Exercise details
Pictures aside, write out every record exactly as it appears.

╭─ Input for this task

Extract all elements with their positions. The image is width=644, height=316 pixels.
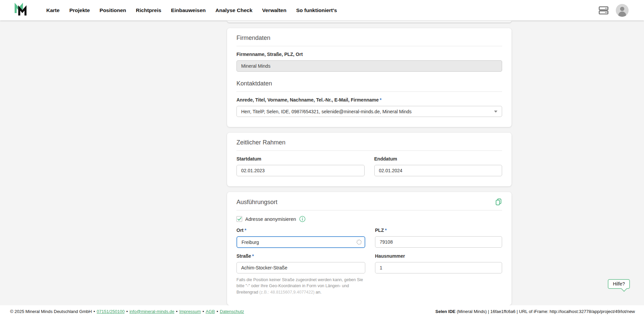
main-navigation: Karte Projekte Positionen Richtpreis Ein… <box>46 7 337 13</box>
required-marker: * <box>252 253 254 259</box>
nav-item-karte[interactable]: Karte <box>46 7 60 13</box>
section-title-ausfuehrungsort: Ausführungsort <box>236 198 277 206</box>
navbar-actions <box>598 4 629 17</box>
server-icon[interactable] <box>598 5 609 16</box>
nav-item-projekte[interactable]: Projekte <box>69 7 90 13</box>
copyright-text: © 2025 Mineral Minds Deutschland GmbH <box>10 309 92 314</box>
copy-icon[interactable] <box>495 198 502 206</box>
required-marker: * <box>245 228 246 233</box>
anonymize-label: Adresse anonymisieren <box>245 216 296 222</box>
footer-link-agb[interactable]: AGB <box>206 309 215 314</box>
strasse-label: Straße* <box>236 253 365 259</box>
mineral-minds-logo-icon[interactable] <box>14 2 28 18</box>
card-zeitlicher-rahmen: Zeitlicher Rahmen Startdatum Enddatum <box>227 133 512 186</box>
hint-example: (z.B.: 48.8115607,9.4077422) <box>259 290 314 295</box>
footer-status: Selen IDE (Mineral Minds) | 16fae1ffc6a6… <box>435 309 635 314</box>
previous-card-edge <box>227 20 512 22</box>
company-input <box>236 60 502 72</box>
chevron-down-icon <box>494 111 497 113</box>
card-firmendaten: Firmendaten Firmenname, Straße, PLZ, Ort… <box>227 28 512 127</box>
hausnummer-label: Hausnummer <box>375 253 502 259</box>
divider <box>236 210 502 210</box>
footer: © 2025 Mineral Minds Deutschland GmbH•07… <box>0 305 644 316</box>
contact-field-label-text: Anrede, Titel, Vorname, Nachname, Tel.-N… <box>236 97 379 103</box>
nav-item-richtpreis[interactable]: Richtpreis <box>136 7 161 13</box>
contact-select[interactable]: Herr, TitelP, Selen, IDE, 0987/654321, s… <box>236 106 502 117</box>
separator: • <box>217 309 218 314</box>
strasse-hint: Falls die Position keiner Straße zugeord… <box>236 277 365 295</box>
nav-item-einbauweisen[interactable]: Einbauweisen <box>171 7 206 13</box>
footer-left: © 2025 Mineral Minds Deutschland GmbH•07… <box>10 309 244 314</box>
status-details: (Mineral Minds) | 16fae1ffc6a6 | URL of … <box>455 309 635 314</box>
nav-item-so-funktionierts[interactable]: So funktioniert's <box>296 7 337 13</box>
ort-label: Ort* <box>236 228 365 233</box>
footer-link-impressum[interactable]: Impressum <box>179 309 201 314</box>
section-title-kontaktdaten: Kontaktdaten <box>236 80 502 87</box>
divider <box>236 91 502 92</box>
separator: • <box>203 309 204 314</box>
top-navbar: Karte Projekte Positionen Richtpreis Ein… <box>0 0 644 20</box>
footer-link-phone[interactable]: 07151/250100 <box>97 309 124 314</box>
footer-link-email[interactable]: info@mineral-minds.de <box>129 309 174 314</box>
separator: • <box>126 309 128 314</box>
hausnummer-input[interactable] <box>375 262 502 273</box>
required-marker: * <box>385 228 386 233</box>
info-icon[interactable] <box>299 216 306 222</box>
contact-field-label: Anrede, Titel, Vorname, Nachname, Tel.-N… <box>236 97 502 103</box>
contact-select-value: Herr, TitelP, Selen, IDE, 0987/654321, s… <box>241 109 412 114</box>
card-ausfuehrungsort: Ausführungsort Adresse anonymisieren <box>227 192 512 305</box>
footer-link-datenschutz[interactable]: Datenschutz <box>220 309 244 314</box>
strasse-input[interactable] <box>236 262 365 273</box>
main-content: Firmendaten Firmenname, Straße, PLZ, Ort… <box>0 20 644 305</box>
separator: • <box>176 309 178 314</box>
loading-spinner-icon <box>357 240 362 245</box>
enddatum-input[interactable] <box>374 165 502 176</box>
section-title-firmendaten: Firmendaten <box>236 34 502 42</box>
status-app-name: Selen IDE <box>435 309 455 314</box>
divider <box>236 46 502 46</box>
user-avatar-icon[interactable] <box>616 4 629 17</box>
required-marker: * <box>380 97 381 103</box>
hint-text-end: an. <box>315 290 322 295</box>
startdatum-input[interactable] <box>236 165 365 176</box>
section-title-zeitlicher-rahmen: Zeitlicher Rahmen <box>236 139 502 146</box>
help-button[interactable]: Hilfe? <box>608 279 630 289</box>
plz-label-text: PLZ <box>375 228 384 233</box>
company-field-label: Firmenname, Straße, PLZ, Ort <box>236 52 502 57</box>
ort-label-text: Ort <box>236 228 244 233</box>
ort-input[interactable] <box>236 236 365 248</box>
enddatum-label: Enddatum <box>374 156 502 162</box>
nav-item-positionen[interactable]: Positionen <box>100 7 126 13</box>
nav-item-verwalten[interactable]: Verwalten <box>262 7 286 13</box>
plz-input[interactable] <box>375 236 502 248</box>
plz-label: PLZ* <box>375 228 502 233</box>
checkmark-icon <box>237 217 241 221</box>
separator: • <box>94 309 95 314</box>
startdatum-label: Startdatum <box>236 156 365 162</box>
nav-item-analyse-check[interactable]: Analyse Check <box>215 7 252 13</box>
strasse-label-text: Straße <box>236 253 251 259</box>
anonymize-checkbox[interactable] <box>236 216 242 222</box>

╰─

Exercise result
Extract all elements with their positions. The image is width=644, height=316 pixels.
main-navigation: Karte Projekte Positionen Richtpreis Ein… <box>46 7 337 13</box>
required-marker: * <box>252 253 254 259</box>
nav-item-karte[interactable]: Karte <box>46 7 60 13</box>
section-title-ausfuehrungsort: Ausführungsort <box>236 198 277 206</box>
navbar-actions <box>598 4 629 17</box>
server-icon[interactable] <box>598 5 609 16</box>
nav-item-projekte[interactable]: Projekte <box>69 7 90 13</box>
copyright-text: © 2025 Mineral Minds Deutschland GmbH <box>10 309 92 314</box>
copy-icon[interactable] <box>495 198 502 206</box>
required-marker: * <box>245 228 246 233</box>
anonymize-label: Adresse anonymisieren <box>245 216 296 222</box>
footer-link-agb[interactable]: AGB <box>206 309 215 314</box>
strasse-label: Straße* <box>236 253 365 259</box>
mineral-minds-logo-icon[interactable] <box>14 2 28 18</box>
card-zeitlicher-rahmen: Zeitlicher Rahmen Startdatum Enddatum <box>227 133 512 186</box>
hint-example: (z.B.: 48.8115607,9.4077422) <box>259 290 314 295</box>
footer-status: Selen IDE (Mineral Minds) | 16fae1ffc6a6… <box>435 309 635 314</box>
previous-card-edge <box>227 20 512 22</box>
company-input <box>236 60 502 72</box>
chevron-down-icon <box>494 111 497 113</box>
card-firmendaten: Firmendaten Firmenname, Straße, PLZ, Ort… <box>227 28 512 127</box>
hausnummer-label: Hausnummer <box>375 253 502 259</box>
divider <box>236 210 502 210</box>
footer: © 2025 Mineral Minds Deutschland GmbH•07… <box>0 305 644 316</box>
contact-field-label-text: Anrede, Titel, Vorname, Nachname, Tel.-N… <box>236 97 379 103</box>
nav-item-richtpreis[interactable]: Richtpreis <box>136 7 161 13</box>
contact-select[interactable]: Herr, TitelP, Selen, IDE, 0987/654321, s… <box>236 106 502 117</box>
separator: • <box>217 309 218 314</box>
strasse-hint: Falls die Position keiner Straße zugeord… <box>236 277 365 295</box>
nav-item-einbauweisen[interactable]: Einbauweisen <box>171 7 206 13</box>
footer-left: © 2025 Mineral Minds Deutschland GmbH•07… <box>10 309 244 314</box>
status-details: (Mineral Minds) | 16fae1ffc6a6 | URL of … <box>455 309 635 314</box>
nav-item-so-funktionierts[interactable]: So funktioniert's <box>296 7 337 13</box>
ort-label: Ort* <box>236 228 365 233</box>
footer-link-impressum[interactable]: Impressum <box>179 309 201 314</box>
section-title-kontaktdaten: Kontaktdaten <box>236 80 502 87</box>
divider <box>236 91 502 92</box>
separator: • <box>203 309 204 314</box>
top-navbar: Karte Projekte Positionen Richtpreis Ein… <box>0 0 644 20</box>
footer-link-phone[interactable]: 07151/250100 <box>97 309 124 314</box>
footer-link-email[interactable]: info@mineral-minds.de <box>129 309 174 314</box>
separator: • <box>126 309 128 314</box>
hausnummer-input[interactable] <box>375 262 502 273</box>
required-marker: * <box>385 228 386 233</box>
info-icon[interactable] <box>299 216 306 222</box>
contact-field-label: Anrede, Titel, Vorname, Nachname, Tel.-N… <box>236 97 502 103</box>
contact-select-value: Herr, TitelP, Selen, IDE, 0987/654321, s… <box>241 109 412 114</box>
card-ausfuehrungsort: Ausführungsort Adresse anonymisieren <box>227 192 512 305</box>
footer-link-datenschutz[interactable]: Datenschutz <box>220 309 244 314</box>
strasse-input[interactable] <box>236 262 365 273</box>
main-content: Firmendaten Firmenname, Straße, PLZ, Ort… <box>0 20 644 305</box>
separator: • <box>176 309 178 314</box>
loading-spinner-icon <box>357 240 362 245</box>
enddatum-input[interactable] <box>374 165 502 176</box>
section-title-firmendaten: Firmendaten <box>236 34 502 42</box>
status-app-name: Selen IDE <box>435 309 455 314</box>
divider <box>236 46 502 46</box>
user-avatar-icon[interactable] <box>616 4 629 17</box>
required-marker: * <box>380 97 381 103</box>
hint-text-end: an. <box>315 290 322 295</box>
startdatum-input[interactable] <box>236 165 365 176</box>
section-title-zeitlicher-rahmen: Zeitlicher Rahmen <box>236 139 502 146</box>
help-button[interactable]: Hilfe? <box>608 279 630 289</box>
plz-label-text: PLZ <box>375 228 384 233</box>
company-field-label: Firmenname, Straße, PLZ, Ort <box>236 52 502 57</box>
ort-label-text: Ort <box>236 228 244 233</box>
ort-input[interactable] <box>236 236 365 248</box>
enddatum-label: Enddatum <box>374 156 502 162</box>
nav-item-positionen[interactable]: Positionen <box>100 7 126 13</box>
nav-item-verwalten[interactable]: Verwalten <box>262 7 286 13</box>
plz-input[interactable] <box>375 236 502 248</box>
plz-label: PLZ* <box>375 228 502 233</box>
checkmark-icon <box>237 217 241 221</box>
separator: • <box>94 309 95 314</box>
startdatum-label: Startdatum <box>236 156 365 162</box>
nav-item-analyse-check[interactable]: Analyse Check <box>215 7 252 13</box>
strasse-label-text: Straße <box>236 253 251 259</box>
anonymize-checkbox[interactable] <box>236 216 242 222</box>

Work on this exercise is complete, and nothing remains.